Los miembros del tribunal y el gobernador se encerraron en una pequeña dependencia contigua y las náuseas me impedían ser consciente del revuelo que había supuesto todo aquel conflicto en las gentes de Quebec. El público de la parte superior estaba totalmente alterado, hasta ciertas personas abuchearon a los clérigos. Huyana hizo el ademán de aproximarse a su marido preso, pero los guardas se lo impidieron de un manotazo.

— ¿Cómo cree que ha ido, señor Turner? — le preguntó Jeanne, angustiada.

— Tengo esperanza — musitó llanamente.

Entre el alboroto, notaba los dorados ojos de Namid oteándome mientras hablaba con Justine. Ella se percató de las atenciones del indígena y se ruborizó.

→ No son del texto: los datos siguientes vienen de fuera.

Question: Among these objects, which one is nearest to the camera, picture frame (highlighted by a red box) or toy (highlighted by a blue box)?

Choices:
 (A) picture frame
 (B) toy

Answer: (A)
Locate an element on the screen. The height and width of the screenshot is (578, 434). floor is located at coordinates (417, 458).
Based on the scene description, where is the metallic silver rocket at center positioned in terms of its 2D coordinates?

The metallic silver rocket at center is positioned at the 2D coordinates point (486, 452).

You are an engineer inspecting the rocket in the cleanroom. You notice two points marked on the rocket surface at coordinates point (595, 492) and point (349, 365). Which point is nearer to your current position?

— ¿Él es...? — cuchicheó en mi oreja.

— ¿Quién? — la abracé un poco para oírla mejor.

— El indio que nos está mirando.

Agudicé la vista por encima de mi hombro y me topé con sus pupilas. Rápidamente las bajó.

— Es Namid.

— ¿Él es...?

— ¿Qué? — fruncí el ceño.

— Vosotros, sois...

El color de mis mejillas delató que comprendí lo que estaba insinuando. ¿Los vecinos de Quebec pensaban aquello de nosotros? ¿Cómo había llegado Justine a aquellas conclusiones? ¿Era tan obvio?

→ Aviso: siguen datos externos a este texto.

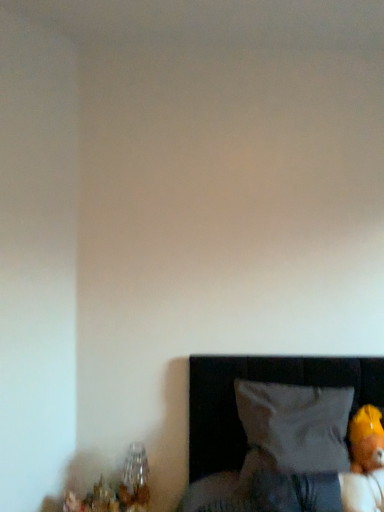 Question: Can you confirm if clear glass vase at lower left is bigger than soft yellow plush bear at lower right?

Choices:
 (A) no
 (B) yes

Answer: (A)

Question: Considering the relative sizes of clear glass vase at lower left and soft yellow plush bear at lower right in the image provided, is clear glass vase at lower left smaller than soft yellow plush bear at lower right?

Choices:
 (A) yes
 (B) no

Answer: (A)

Question: Is clear glass vase at lower left not inside soft yellow plush bear at lower right?

Choices:
 (A) no
 (B) yes

Answer: (B)

Question: Is the surface of clear glass vase at lower left in direct contact with soft yellow plush bear at lower right?

Choices:
 (A) yes
 (B) no

Answer: (B)

Question: From the image's perspective, is clear glass vase at lower left beneath soft yellow plush bear at lower right?

Choices:
 (A) yes
 (B) no

Answer: (A)

Question: Is clear glass vase at lower left inside the boundaries of soft yellow plush bear at lower right, or outside?

Choices:
 (A) inside
 (B) outside

Answer: (B)

Question: Based on their sizes in the image, would you say clear glass vase at lower left is bigger or smaller than soft yellow plush bear at lower right?

Choices:
 (A) small
 (B) big

Answer: (A)

Question: From the image's perspective, is clear glass vase at lower left positioned above or below soft yellow plush bear at lower right?

Choices:
 (A) below
 (B) above

Answer: (A)

Question: Relative to soft yellow plush bear at lower right, is clear glass vase at lower left in front or behind?

Choices:
 (A) behind
 (B) front

Answer: (A)

Question: From a real-world perspective, is soft yellow plush bear at lower right positioned above or below white fabric pillow at lower right?

Choices:
 (A) below
 (B) above

Answer: (A)

Question: Considering the positions of point (360, 410) and point (281, 436), is point (360, 410) closer or farther from the camera than point (281, 436)?

Choices:
 (A) farther
 (B) closer

Answer: (A)

Question: In the image, is soft yellow plush bear at lower right on the left side or the right side of white fabric pillow at lower right?

Choices:
 (A) right
 (B) left

Answer: (A)

Question: Would you say soft yellow plush bear at lower right is inside or outside white fabric pillow at lower right?

Choices:
 (A) outside
 (B) inside

Answer: (B)

Question: Is soft yellow plush bear at lower right taller or shorter than clear glass vase at lower left?

Choices:
 (A) short
 (B) tall

Answer: (B)

Question: Considering the positions of point (357, 478) and point (132, 458), is point (357, 478) closer or farther from the camera than point (132, 458)?

Choices:
 (A) farther
 (B) closer

Answer: (B) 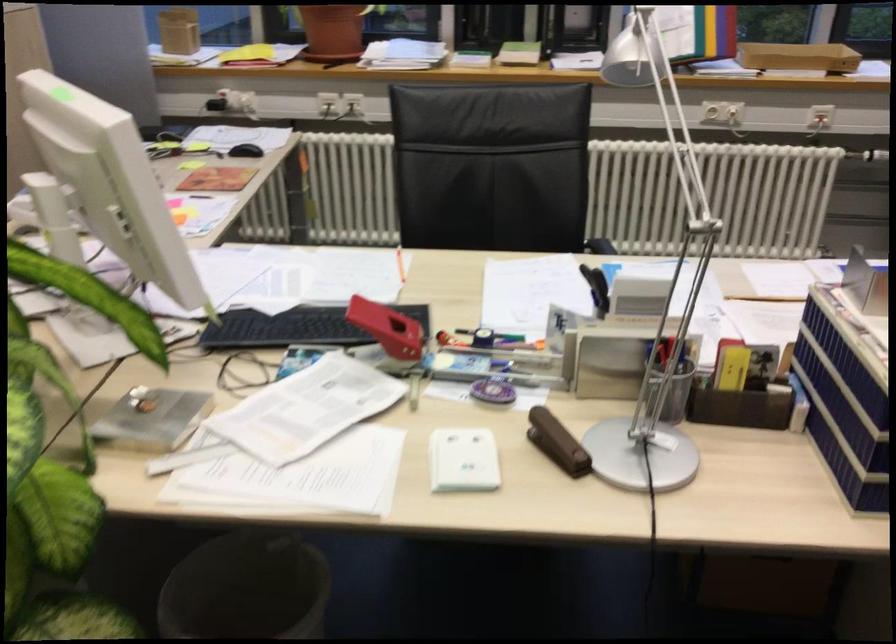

— Amigos. Él es mi nisayenh, mi hermano mayor. Ninguno de los dos olvidaremos lo que has hecho por nosotros hoy, Justine.

— Mi padre me aconsejó que debía de hacer lo correcto.

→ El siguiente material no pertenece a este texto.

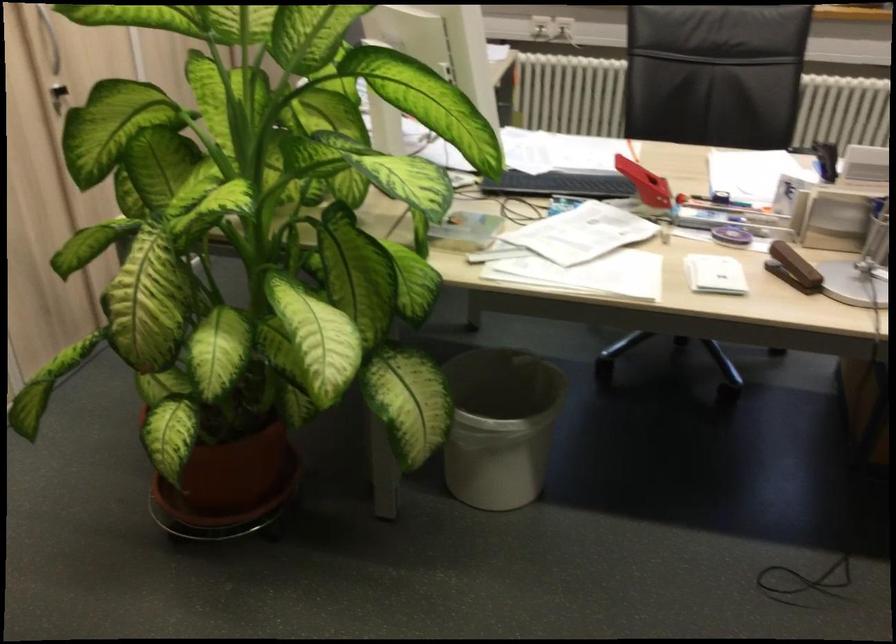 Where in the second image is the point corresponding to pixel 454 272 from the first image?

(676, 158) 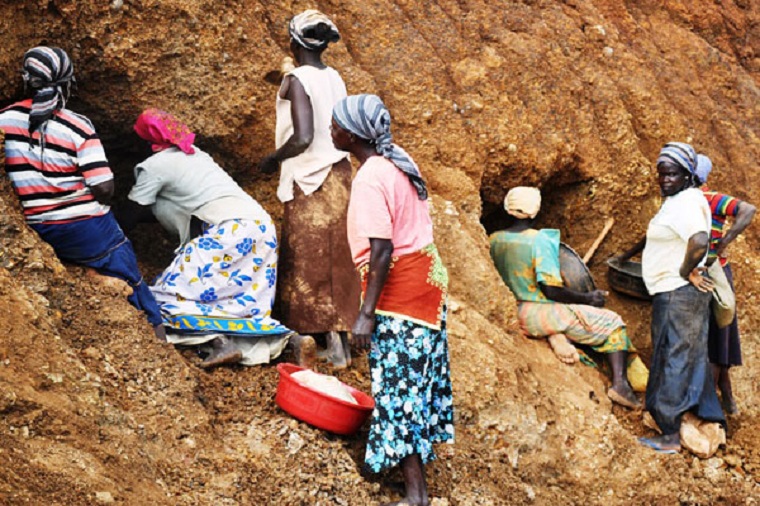 Locate an element on the screen. Image resolution: width=760 pixels, height=506 pixels. bucket is located at coordinates (568, 277), (629, 276), (344, 411).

"Lo justo siempre es lo correcto", retomé las palabras de Antoine.

No tuvimos mucho tiempo para continuar con nuestra conversación, puesto que los jueces y el gobernador no tardaron en salir. Todos nos alzamos con respeto hasta que se hubieron sentado. Las palmas de las manos me sudaban copiosamente. Honovi no levantaba la vista del suelo.

— Pueden sentarse.

— Después de una profunda meditación —inauguró el discurso el gobernador —, los magistrados y yo hemos llegado al veredicto final. Señor Clément, padre Quentin: pónganse en pie — rápidamente lo hicieron —. Bajo el poder entregado por el rey de Francia, declaro a Honovi, líder de la tribu ojibwa en las tierras colindantes, inocente de asesinato, pero culpable de violencia contra el ejército francés y conspiración deshonesta contra la corona. Le condeno al destierro, computable por la amputación de ambas manos.

El estruendo del mazo dolió como un centenar de cuchillos arrancándome la piel a tiras.